• [Exercise] Whenever a line in the records below holds the string "header", copy it out.

Stored data entries:
►
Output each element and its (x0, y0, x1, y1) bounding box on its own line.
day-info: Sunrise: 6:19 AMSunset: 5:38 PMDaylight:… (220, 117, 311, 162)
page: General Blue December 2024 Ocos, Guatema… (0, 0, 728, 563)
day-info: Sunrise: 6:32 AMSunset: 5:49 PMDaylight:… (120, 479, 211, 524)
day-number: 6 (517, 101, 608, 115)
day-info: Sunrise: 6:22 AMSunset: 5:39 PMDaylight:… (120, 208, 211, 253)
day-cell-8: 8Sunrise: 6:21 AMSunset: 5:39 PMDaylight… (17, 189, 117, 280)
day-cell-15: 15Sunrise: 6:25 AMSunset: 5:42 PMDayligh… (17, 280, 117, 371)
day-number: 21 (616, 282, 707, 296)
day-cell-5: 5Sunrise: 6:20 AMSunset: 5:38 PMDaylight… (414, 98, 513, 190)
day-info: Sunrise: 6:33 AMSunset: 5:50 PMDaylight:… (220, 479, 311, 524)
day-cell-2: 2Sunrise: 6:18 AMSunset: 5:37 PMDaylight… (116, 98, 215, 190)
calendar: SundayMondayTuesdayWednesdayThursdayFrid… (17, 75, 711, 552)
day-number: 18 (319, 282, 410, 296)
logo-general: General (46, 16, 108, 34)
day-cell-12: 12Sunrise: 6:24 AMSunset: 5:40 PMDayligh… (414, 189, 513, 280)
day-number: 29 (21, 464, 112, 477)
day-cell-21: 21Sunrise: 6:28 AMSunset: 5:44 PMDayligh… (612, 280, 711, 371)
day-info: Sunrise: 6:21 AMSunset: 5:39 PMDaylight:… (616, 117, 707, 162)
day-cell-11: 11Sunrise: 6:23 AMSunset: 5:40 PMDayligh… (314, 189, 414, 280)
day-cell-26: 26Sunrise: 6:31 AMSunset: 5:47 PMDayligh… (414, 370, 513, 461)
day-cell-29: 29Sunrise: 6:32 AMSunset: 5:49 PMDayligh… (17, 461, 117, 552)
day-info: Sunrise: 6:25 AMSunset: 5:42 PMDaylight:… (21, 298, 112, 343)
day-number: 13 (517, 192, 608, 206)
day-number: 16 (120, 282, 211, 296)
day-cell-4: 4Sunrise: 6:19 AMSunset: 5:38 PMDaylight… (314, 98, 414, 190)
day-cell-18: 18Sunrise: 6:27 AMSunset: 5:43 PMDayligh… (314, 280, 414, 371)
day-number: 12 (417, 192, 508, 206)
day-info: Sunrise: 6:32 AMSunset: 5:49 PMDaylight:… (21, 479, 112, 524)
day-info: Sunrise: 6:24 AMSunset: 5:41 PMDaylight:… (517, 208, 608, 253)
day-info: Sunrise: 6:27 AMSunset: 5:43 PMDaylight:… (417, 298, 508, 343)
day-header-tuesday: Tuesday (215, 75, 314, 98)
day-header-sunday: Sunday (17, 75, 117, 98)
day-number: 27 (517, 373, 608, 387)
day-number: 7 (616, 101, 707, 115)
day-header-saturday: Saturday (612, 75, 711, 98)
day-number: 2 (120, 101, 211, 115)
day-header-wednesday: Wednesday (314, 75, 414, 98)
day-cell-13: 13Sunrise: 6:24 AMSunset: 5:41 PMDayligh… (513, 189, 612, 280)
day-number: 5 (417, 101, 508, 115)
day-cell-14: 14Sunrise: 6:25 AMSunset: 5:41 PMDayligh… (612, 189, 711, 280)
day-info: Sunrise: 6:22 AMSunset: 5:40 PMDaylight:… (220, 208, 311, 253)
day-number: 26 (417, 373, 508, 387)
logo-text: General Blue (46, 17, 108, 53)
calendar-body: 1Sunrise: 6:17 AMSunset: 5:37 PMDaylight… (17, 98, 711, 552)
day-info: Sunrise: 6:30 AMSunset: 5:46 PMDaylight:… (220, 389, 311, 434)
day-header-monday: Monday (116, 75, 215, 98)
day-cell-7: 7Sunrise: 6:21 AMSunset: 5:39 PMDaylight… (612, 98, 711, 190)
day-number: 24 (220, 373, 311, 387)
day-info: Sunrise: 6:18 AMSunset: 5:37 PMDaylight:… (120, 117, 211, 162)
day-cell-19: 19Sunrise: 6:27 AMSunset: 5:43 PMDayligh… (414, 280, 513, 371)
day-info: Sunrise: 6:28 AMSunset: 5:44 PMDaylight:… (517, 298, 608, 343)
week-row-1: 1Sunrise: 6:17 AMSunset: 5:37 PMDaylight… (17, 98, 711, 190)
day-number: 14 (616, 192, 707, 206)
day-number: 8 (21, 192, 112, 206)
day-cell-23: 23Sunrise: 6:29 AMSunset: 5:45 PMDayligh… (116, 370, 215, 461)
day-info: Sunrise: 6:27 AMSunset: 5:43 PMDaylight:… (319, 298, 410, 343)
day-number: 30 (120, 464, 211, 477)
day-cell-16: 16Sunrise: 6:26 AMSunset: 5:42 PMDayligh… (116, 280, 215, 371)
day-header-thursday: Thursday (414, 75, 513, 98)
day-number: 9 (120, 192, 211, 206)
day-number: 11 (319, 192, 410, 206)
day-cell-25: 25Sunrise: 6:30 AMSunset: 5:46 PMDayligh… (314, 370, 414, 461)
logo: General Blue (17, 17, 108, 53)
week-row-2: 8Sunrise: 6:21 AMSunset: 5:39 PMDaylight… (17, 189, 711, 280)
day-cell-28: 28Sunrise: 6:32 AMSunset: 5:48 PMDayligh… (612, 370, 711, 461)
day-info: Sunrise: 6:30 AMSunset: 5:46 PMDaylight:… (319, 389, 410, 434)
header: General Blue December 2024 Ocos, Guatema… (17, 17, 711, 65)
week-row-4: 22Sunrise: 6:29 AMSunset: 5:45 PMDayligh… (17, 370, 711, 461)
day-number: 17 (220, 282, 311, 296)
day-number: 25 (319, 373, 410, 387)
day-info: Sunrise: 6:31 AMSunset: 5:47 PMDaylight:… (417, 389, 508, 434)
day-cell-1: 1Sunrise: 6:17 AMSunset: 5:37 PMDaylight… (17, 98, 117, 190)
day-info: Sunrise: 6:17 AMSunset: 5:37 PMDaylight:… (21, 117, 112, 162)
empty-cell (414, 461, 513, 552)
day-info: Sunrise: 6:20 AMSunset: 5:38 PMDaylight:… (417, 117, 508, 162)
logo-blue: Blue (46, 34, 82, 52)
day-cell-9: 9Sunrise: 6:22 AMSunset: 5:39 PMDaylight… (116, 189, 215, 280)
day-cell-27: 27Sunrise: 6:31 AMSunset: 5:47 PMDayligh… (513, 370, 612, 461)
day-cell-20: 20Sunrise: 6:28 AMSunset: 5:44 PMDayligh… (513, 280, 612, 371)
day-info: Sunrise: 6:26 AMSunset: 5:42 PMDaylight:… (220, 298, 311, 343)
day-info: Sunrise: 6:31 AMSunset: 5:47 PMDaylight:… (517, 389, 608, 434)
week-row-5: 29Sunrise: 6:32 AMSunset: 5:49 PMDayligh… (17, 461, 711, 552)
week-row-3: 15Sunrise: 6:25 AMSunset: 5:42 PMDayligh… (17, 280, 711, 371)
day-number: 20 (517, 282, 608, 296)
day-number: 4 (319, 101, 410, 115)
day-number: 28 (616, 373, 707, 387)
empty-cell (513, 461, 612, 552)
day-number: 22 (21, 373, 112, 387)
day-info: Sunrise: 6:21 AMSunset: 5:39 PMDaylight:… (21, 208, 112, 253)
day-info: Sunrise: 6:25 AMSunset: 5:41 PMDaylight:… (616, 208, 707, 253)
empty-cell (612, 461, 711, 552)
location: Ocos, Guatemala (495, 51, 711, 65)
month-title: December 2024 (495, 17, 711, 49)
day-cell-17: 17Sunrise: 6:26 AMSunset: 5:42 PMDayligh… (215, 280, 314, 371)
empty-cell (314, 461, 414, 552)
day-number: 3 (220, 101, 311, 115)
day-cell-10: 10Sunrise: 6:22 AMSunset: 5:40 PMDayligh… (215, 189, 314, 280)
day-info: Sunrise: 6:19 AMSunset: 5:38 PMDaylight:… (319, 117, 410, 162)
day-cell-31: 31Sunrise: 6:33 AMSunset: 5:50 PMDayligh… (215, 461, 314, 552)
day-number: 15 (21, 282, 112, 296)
◄
• [Reply to the task]
day-header-tuesday: Tuesday (215, 75, 314, 98)
day-header-sunday: Sunday (17, 75, 117, 98)
day-header-saturday: Saturday (612, 75, 711, 98)
day-header-wednesday: Wednesday (314, 75, 414, 98)
day-header-monday: Monday (116, 75, 215, 98)
day-header-thursday: Thursday (414, 75, 513, 98)
header: General Blue December 2024 Ocos, Guatema… (17, 17, 711, 65)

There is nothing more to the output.